São ao todo 101 vereadores na Câmara Municipal de Estocolmo, eleitos em eleições proporcionais que acontecem a cada quatro anos, paralelamente às eleições gerais para o Parlamento e para as assembléias regionais (Landstingsfullmäktige).
As sessões na Câmara acontecem esporadicamente, como é comum na maioria dos países. Numa engenhosa dedução, os suecos compreenderam que não faria sentido pagar salário aos vereadores, uma vez que a função não exige dedicação em tempo integral.
”Na Suécia, a função de vereador é considerada um trabalho voluntário”, diz Hanna Brogren, Diretora de Comunicação da Prefeitura de Estocolmo.
Nas assembléias municipais de toda a Suécia, 97 por cento dos políticos não recebem salário.

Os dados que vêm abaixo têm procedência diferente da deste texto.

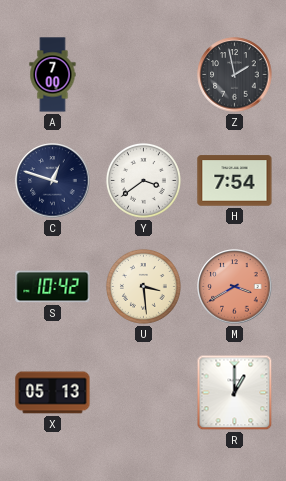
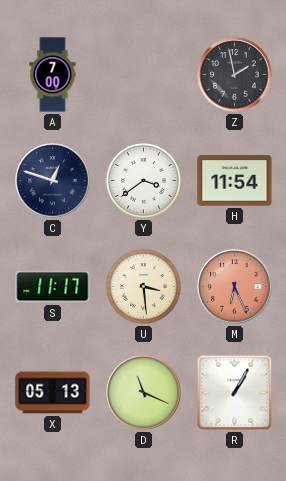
H: 7:54 -> 11:54
S: 10:42 -> 11:17
M: 3:40 -> 6:26
D: none -> 11:19
R: 1:00 -> 1:05
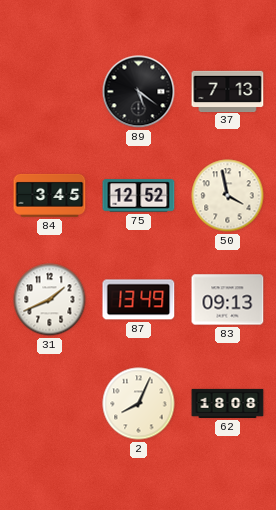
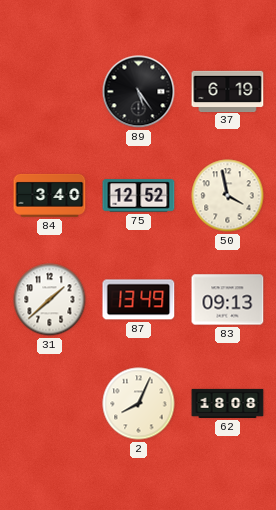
89: 5:21 -> 5:24
37: 7:13 -> 6:19
84: 3:45 -> 3:40
31: 1:41 -> 1:38
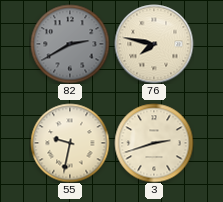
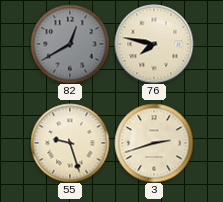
82: 2:40 -> 12:40
55: 9:32 -> 9:27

”Temos uma lei que permite a um vereador se ausentar por algumas horas do trabalho, quando necessário, para se dedicar à atividade política. Nestes casos, a Câmara ressarce o vereador pelas horas não trabalhadas que seu empregador desconta do salário”, explica Hanna.
Como Karin Hanqvist, os vereadores suecos têm empregos regulares onde trabalham em tempo integral, paralelamente às atividades políticas na Câmara Municipal – as exceções são os aposentados ou estudantes que se elegem como vereadores. Pela função, suplentes de vereador recebem 867 coroas mensais. Vereadores ganham, além da gratificação mensal de 1.533 coroas suecas, um adicional de 980 coroas suecas (cerca de 150 dólares) por sessão realizada na Câmara.

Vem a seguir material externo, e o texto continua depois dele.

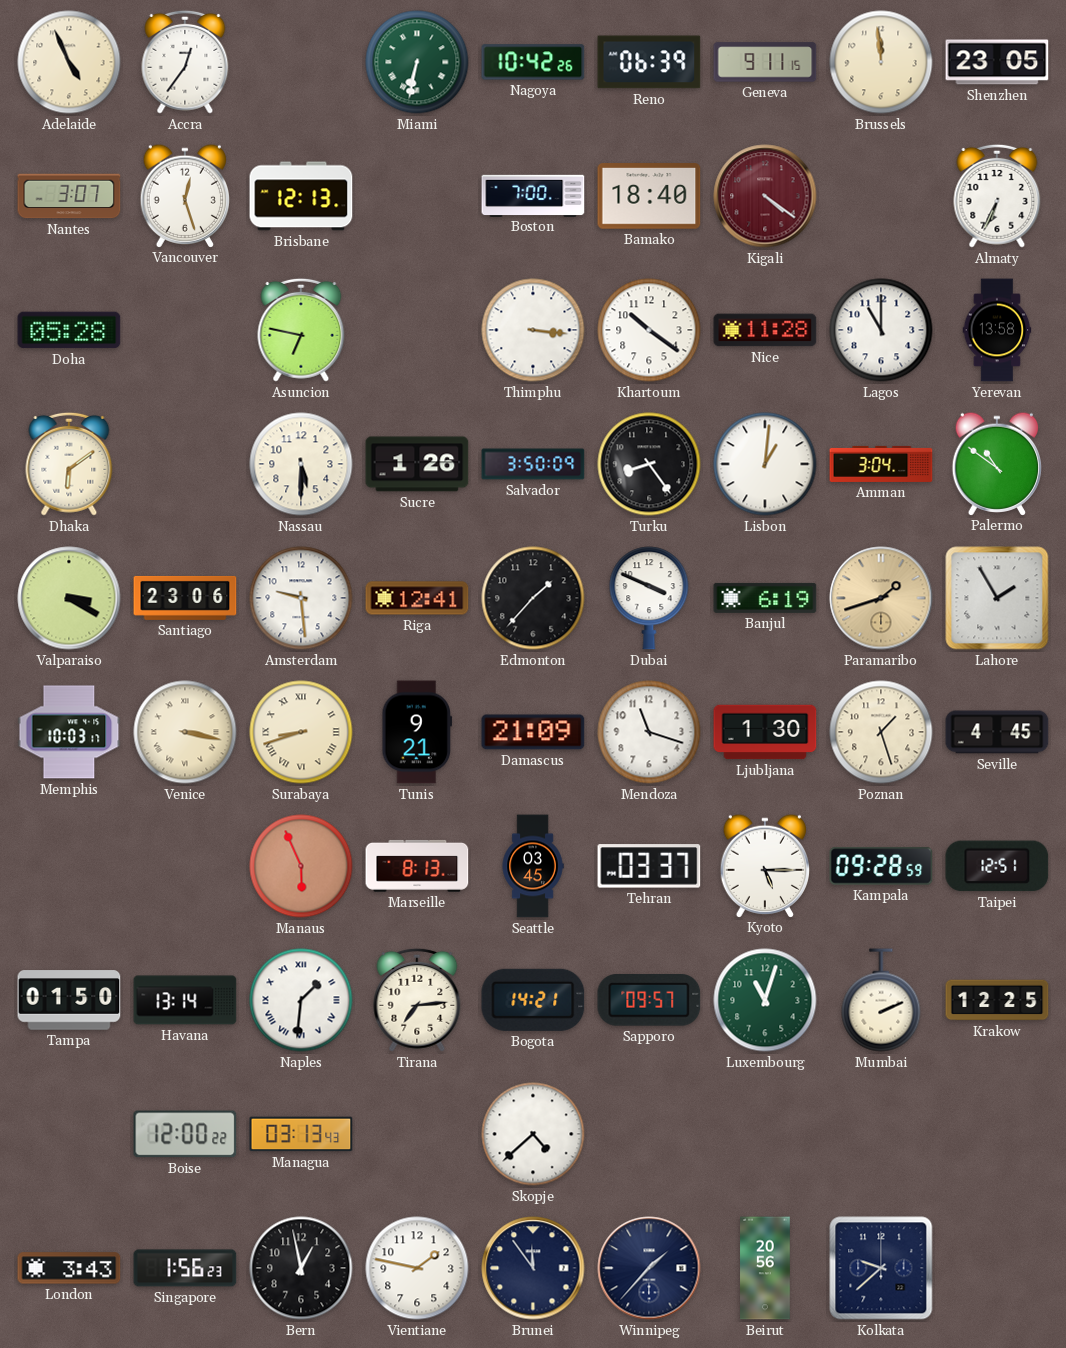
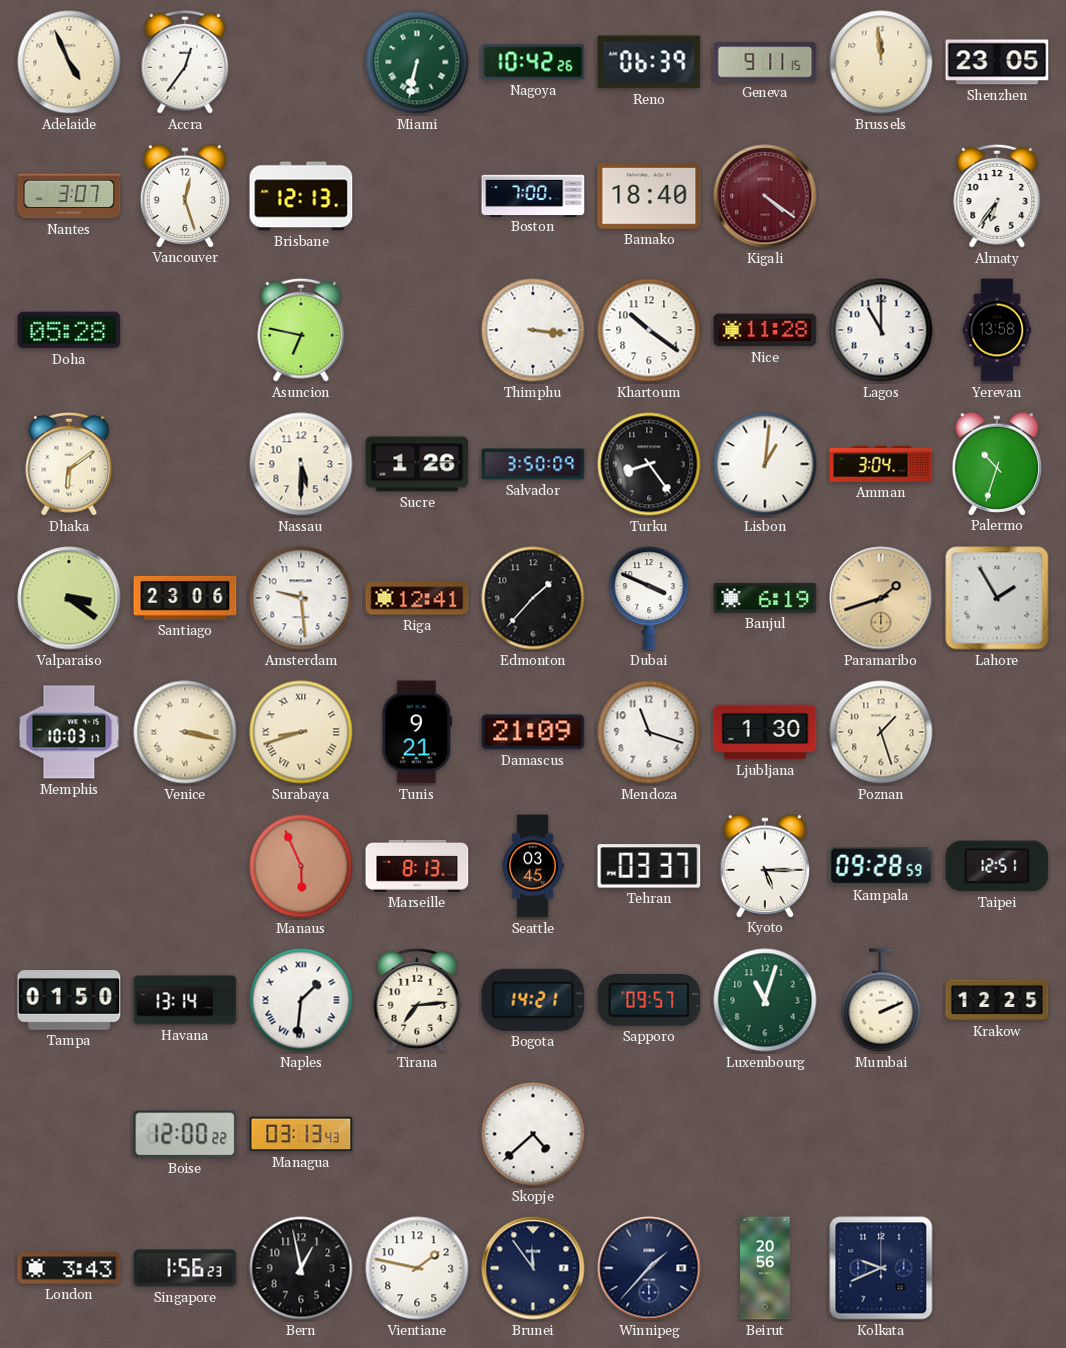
Almaty: 6:34 -> 6:36
Palermo: 10:51 -> 10:33
Valparaiso: 3:20 -> 3:21
Seville: 4:45 -> none
Kolkata: 9:38 -> 9:41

”Se um vereador participa apenas de parte da sessão, pagamos apenas a metade do valor do adicional”, diz Ida Strid, do Secretariado da Câmara Municipal de Estocolmo.

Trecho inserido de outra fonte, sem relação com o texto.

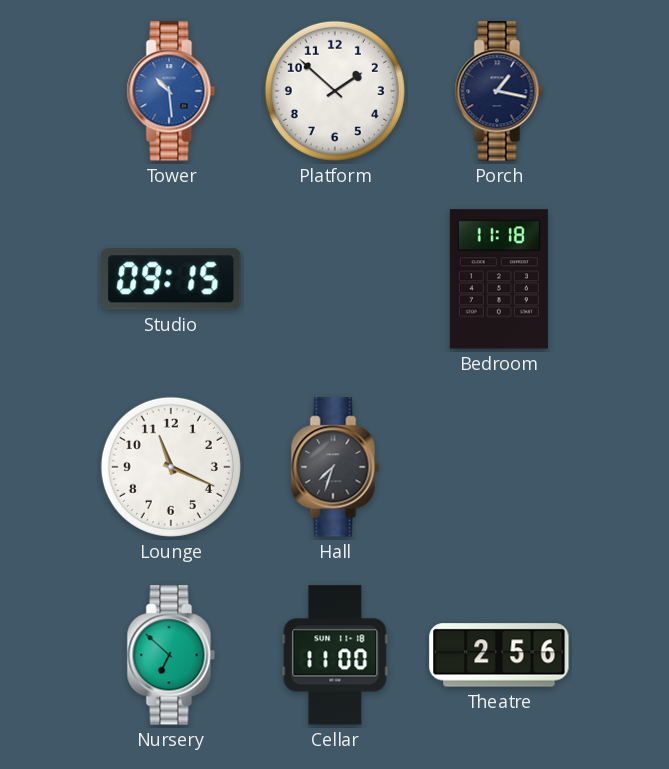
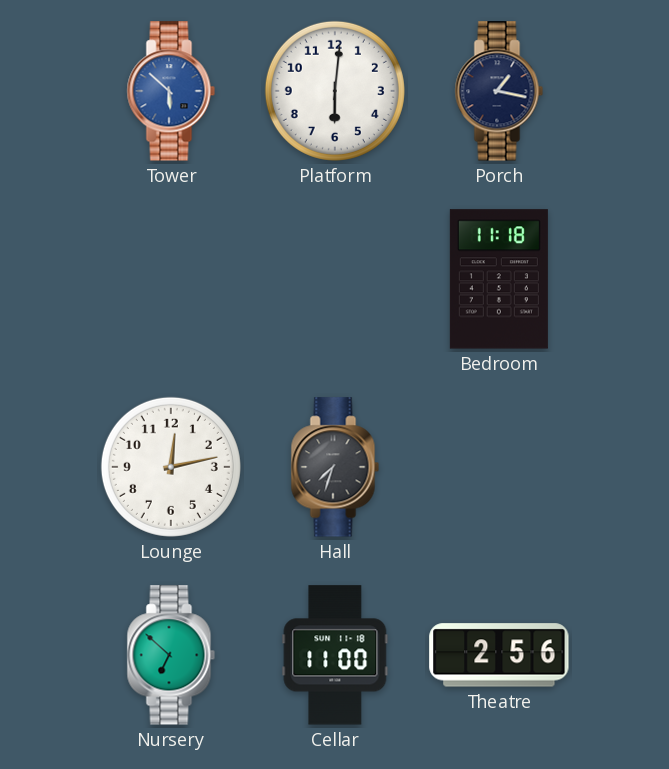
Tower: 10:29 -> 5:52
Platform: 1:52 -> 6:01
Studio: 09:15 -> none
Lounge: 11:19 -> 12:13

Estava bom, mas poderia ficar melhor. Os suecos ponderaram que ainda havia gorduras a cortar: atualmente, nenhum vereador tem mais direito a receber o computador emprestado, que ao final do mandato era diligentemente devolvido à Câmara.
”Hoje em dia, a maioria das pessoas têm seus próprios computadores e celulares, e vários vereadores usam um iPad durante as reuniões”, diz Ida. ”Por isso, nos pareceu ser uma solução mais moderna dar aos vereadores apenas uma contribuição de 200 coroas suecas por mês (cerca de 30 dólares) para contribuir com gastos de assistência técnica para seus próprios computadores”, pondera Ida.
Vereadores também não recebem telefones celulares, nem têm suas contas telefônicas pagas pela Câmara.
”Os vereadores não têm direito a telefones celulares, nem são compensados por nenhum telefonema. Apenas o prefeito e os vice-prefeitos têm celulares pagos pela Prefeitura”, observa Ida Strid.
Pergunto a ela se os vereadores têm algum tipo de benefício, como auxílio-transporte.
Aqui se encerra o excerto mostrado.